Try it. Quote the lines of the data below verbatim, beginning at the line that contains "钢，该机型均能轻松驾驭。广泛适用于机械制造、船舶" and ending at the last line, both included, and excluding pictures.

-=-=-

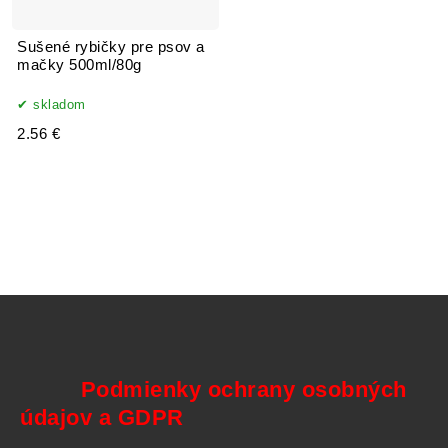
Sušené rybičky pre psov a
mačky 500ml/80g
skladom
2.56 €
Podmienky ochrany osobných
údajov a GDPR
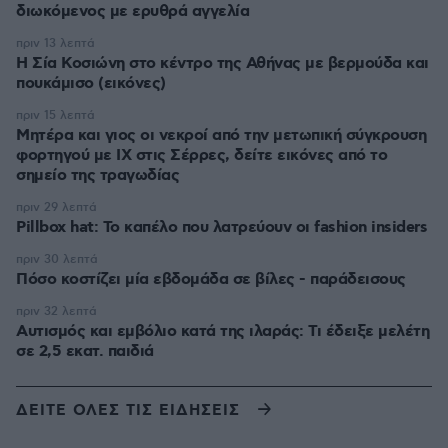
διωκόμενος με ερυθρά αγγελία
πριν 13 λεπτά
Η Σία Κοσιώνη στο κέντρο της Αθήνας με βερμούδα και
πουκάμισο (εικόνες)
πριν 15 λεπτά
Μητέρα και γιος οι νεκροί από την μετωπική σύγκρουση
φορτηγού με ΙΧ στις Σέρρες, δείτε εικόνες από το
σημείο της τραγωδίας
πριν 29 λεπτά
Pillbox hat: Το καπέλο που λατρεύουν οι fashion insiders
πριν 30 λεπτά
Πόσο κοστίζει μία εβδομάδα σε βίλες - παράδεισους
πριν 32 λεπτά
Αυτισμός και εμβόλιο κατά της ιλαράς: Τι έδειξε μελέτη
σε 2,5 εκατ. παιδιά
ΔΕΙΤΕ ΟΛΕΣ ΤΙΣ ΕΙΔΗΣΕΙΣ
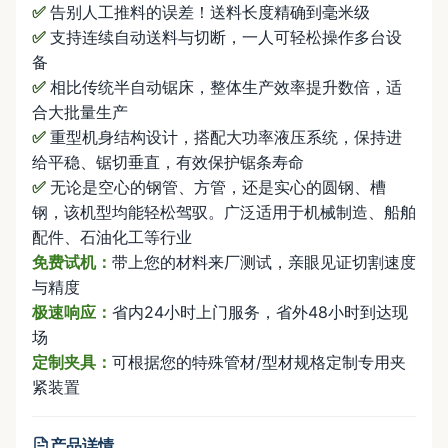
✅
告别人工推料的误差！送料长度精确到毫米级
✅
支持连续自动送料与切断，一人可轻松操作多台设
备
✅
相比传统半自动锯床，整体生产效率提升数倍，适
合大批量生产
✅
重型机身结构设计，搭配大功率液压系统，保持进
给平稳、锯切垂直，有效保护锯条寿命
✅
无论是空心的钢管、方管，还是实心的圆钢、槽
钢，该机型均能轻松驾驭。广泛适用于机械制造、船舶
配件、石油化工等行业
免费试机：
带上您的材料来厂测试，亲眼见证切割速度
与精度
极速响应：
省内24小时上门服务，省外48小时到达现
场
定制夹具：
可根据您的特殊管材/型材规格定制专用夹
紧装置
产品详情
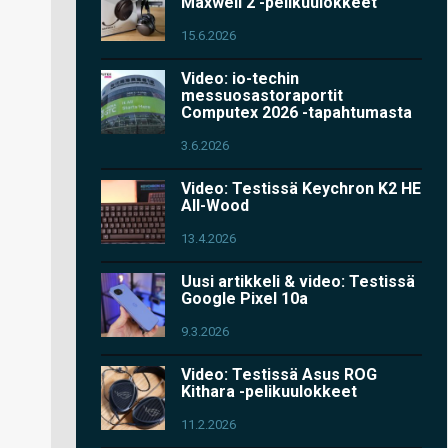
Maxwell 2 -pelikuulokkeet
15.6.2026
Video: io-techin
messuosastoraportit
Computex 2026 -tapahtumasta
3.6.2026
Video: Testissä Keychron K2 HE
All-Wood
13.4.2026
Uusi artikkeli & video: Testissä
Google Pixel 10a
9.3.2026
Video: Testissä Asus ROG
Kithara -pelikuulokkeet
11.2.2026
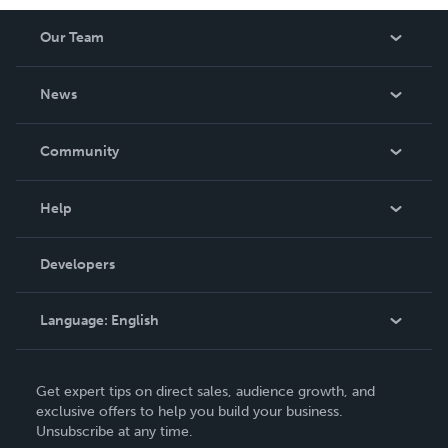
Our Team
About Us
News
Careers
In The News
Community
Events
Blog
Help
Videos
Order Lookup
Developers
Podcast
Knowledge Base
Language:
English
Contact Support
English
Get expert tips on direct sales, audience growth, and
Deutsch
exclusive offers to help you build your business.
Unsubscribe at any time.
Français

-=-=-

Written solution.
钢，该机型均能轻松驾驭。广泛适用于机械制造、船舶
配件、石油化工等行业
免费试机：
带上您的材料来厂测试，亲眼见证切割速度
与精度
极速响应：
省内24小时上门服务，省外48小时到达现
场
定制夹具：
可根据您的特殊管材/型材规格定制专用夹
紧装置
产品详情
Maxwell 2 -pelikuulokkeet
15.6.2026
Video: io-techin
messuosastoraportit
Computex 2026 -tapahtumasta
3.6.2026
Video: Testissä Keychron K2 HE
All-Wood
13.4.2026
Uusi artikkeli & video: Testissä
Google Pixel 10a
9.3.2026
Video: Testissä Asus ROG
Kithara -pelikuulokkeet
11.2.2026
Our Team
About Us
News
Careers
In The News
Community
Events
Blog
Help
Videos
Order Lookup
Developers
Podcast
Knowledge Base
Language:
English
Contact Support
English
Get expert tips on direct sales, audience growth, and
Deutsch
exclusive offers to help you build your business.
Unsubscribe at any time.
Français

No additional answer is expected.